Although it's at the top of the charts, it is important to note that this account includes a bonus of 2.5% that will end on 30 September 2013 - at that point you should look to move the money elsewhere.
The account doesn't accept ISA transfers and it can only be operated by post, making it less flexible than similar accounts from the AA and NatWest. However, these both ask for higher initial deposits.
If you want to benefit from this year's £5,430 tax-free cash allowance then you'll need to send a cheque to the Cheshire BS by the 5 April to open the account.
If you're still hunting for a home for this year's ISA allowance and you need regular access to your cash, this is a good account to use. However, it can only be operated by post so if you would prefer an online account the instant-access ISA from the AA on the same rate may be a better choice - although this needs an initial deposit of £2,500.
There are also better rates available if you don't need to access your money early, such as Cheshire's 18-month ISA on 4% - but you won't be able to get your hands on the cash until it expires.
In addition, the account doesn't allow transfer ins, which is no good if you'd like to move an old cash ISA.
There's also the bonus rate to watch out for. Although is not uncommon for an account that have a bonus attached, it adds an extra hassle factor as you'll need to change accounts when the bonus expires to stop the interest rate plummeting.
There are limits to how much you can invest in any tax year. For 2011/12, the limit is £10,680. Of that, the maximum you can invest in cash is £5,340 and the balance of £5,340 can be invested in shares (individual company shares or investment funds). If you don’t take the cash ISA allowance, you can invest up to £10,680 into a stocks and shares ISA.

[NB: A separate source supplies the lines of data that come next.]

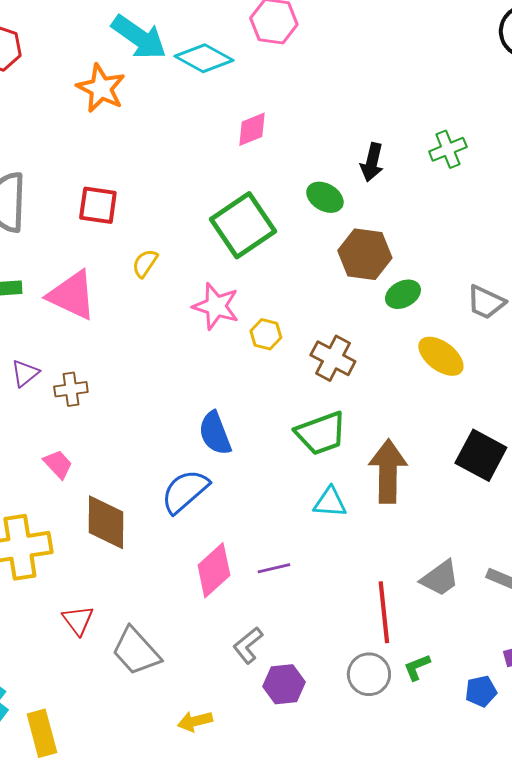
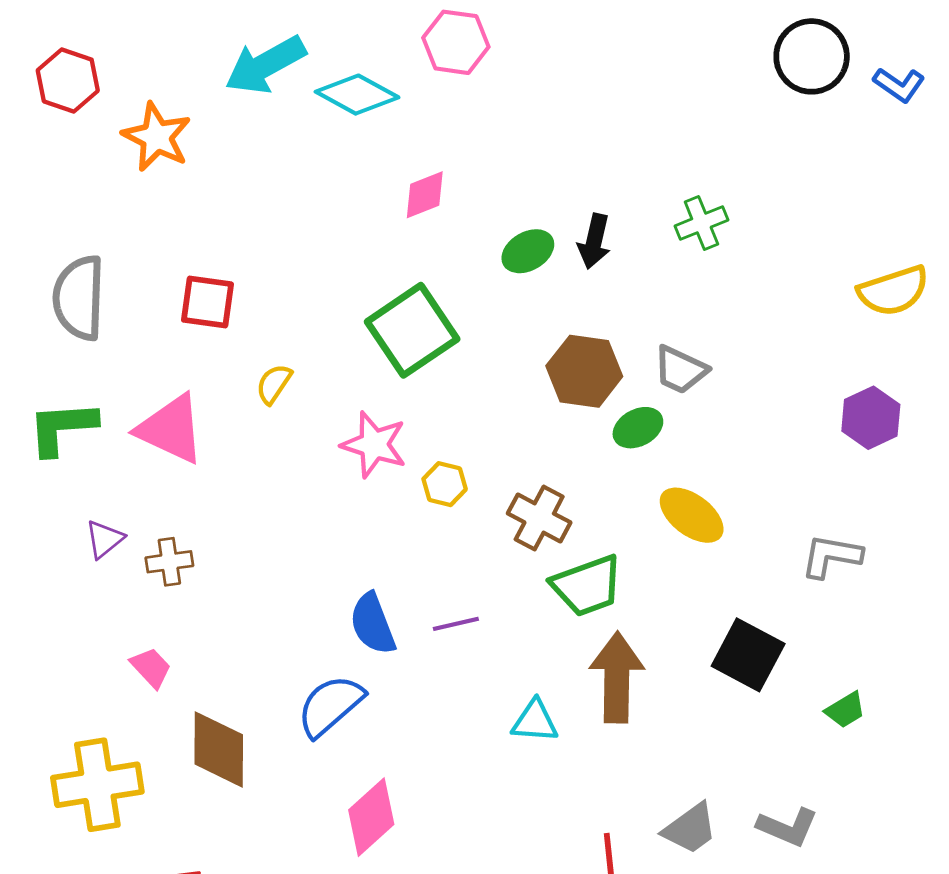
cyan arrow: (139, 37) -> (265, 65), turned 116
orange star: (101, 88) -> (157, 137), moved
green ellipse: (325, 197) -> (528, 251), moved, turned -60
gray trapezoid: (486, 302) -> (680, 370), moved
green trapezoid: (321, 433) -> (587, 586), moved
purple line: (274, 568) -> (456, 624), moved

Invidivual Savings Accounts were introduced on 6 April 1999 to replace personal equity plans (PEPs) and tax-exempt special savings accounts (TESSAs) with one plan that covered both stockmarket and savings products, the returns from which are tax-exempt. The ISA is not in itself an investment product. Rather, it’s a tax-free “wrapper” in which you place investments and savings up to a specified annual allowance where the returns (capital growth, dividends, interest) are tax-exempt (you don’t have to declare ISAs and their contents on your tax return). However, any dividends are taxed within the investment, and that can’t be reclaimed.
This is a mutual organisation owned by its members and not by shareholders. These societies offer a range of financial services but have historically concentrated on taking deposits from savers and lending the money to borrowers as mortgages, hence the name. In the mid-1990s many societies “demutualised” and became banks. One academic study (Heffernan, 2003) found demutualised societies’ pricing on deposits and mortgages was more favourable to shareholders than to customers, with the remaining mutual building societies offering consistently better rates. In 1900, there were 2,286 building societies in the UK; in 2011, there are just 51.